Saved data entries:
##########
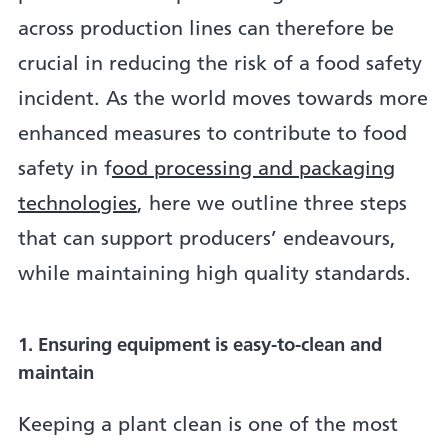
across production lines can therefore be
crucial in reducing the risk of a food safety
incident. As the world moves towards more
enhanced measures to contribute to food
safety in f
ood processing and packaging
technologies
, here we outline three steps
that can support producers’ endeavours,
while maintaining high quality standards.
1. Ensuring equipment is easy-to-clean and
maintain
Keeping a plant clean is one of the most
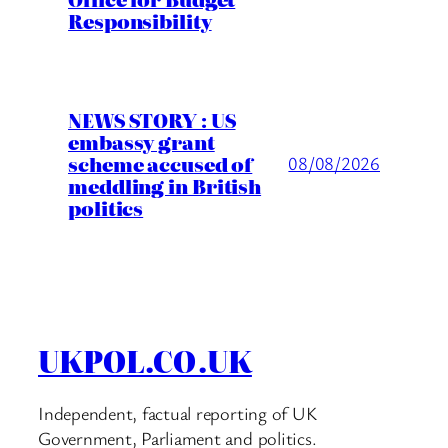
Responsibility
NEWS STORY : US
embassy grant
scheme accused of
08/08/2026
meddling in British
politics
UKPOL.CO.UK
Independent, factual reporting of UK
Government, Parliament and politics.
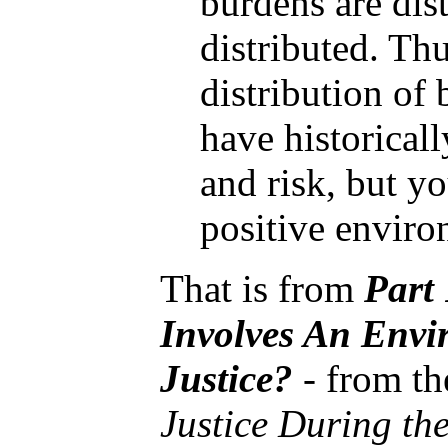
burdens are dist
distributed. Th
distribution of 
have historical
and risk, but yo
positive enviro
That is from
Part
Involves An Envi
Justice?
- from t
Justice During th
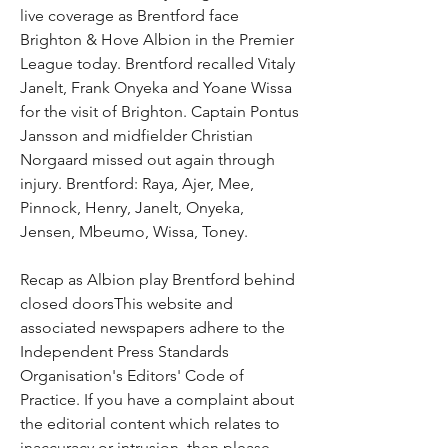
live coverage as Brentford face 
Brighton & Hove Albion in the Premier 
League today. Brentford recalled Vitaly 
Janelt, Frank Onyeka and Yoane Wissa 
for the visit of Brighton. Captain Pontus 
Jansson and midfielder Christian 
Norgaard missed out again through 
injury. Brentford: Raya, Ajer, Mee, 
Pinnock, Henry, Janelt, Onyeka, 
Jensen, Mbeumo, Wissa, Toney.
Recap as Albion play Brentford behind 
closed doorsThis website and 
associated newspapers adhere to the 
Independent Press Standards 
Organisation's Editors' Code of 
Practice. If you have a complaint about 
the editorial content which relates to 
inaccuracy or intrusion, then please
##########
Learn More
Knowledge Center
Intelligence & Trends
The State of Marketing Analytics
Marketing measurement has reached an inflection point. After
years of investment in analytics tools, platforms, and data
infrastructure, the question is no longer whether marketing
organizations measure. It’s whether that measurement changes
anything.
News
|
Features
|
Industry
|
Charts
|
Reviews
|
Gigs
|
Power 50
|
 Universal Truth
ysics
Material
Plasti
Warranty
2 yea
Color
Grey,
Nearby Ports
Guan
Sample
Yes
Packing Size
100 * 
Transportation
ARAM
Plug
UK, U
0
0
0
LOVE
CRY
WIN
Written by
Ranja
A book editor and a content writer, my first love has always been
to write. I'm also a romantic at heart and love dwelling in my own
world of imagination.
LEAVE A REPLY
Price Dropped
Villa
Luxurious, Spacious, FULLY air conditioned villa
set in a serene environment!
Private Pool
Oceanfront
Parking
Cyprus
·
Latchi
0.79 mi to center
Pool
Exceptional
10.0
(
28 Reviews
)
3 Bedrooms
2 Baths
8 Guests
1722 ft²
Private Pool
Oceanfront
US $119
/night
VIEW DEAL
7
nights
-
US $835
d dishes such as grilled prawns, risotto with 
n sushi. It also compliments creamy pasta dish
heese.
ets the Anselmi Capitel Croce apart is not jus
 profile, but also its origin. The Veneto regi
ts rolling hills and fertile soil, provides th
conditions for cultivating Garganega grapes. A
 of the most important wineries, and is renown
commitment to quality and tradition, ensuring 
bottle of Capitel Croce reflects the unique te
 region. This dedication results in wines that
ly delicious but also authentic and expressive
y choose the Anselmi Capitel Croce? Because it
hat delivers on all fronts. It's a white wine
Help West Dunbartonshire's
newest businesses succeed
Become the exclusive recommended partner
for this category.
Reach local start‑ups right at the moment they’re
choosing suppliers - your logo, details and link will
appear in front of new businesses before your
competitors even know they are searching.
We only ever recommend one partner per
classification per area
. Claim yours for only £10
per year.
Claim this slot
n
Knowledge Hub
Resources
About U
##########
→ WHAT YOU NEED TO DO
Looking at the data above, how many lines hold the word "only"? Respond with the number alone.

→ WRITTEN RESPONSE
2